Drift Control of High-Dimensional RBM: A Computational Method Based on Neural Networks
This work addresses drift control in high-dimensional stochastic systems, such as those in queueing theory, representing an incremental extension of prior methods.
The authors tackled the stochastic control problem of drift control for high-dimensional reflected Brownian motion, developing a simulation-based computational method using deep neural networks that achieves accuracy within a fraction of one percent and is feasible up to at least 30 dimensions.

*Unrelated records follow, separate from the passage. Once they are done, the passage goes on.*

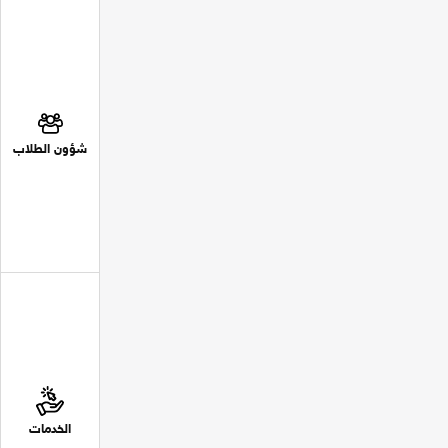
شؤون الطلاب
الخدمات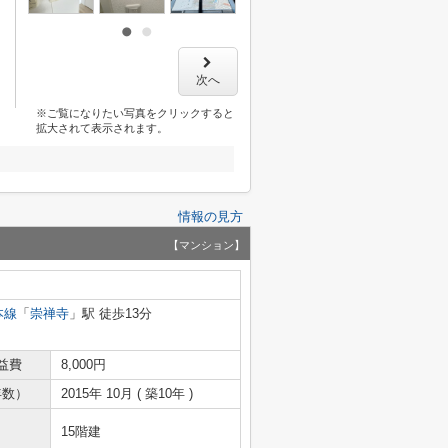
次へ
※ご覧になりたい写真をクリックすると
拡大されて表示されます。
情報の見方
【マンション】
本線
「
崇禅寺
」駅 徒歩13分
益費
8,000円
年数）
2015年 10月 ( 築10年 )
15階建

Motivated by applications in queueing theory, we consider a stochastic control problem whose state space is the $d$-dimensional positive orthant. The controlled process $Z$ evolves as a reflected Brownian motion whose covariance matrix is exogenously specified, as are its directions of reflection from the orthant's boundary surfaces. A system manager chooses a drift vector $θ(t)$ at each time $t$ based on the history of $Z$, and the cost rate at time $t$ depends on both $Z(t)$ and $θ(t)$. In our initial problem formulation, the objective is to minimize expected discounted cost over an infinite planning horizon, after which we treat the corresponding ergodic control problem. Extending earlier work by Han et al. (Proceedings of the National Academy of Sciences, 2018, 8505-8510), we develop and illustrate a simulation-based computational method that relies heavily on deep neural network technology. For test problems studied thus far, our method is accurate to within a fraction of one percent, and is computationally feasible in dimensions up to at least $d=30$.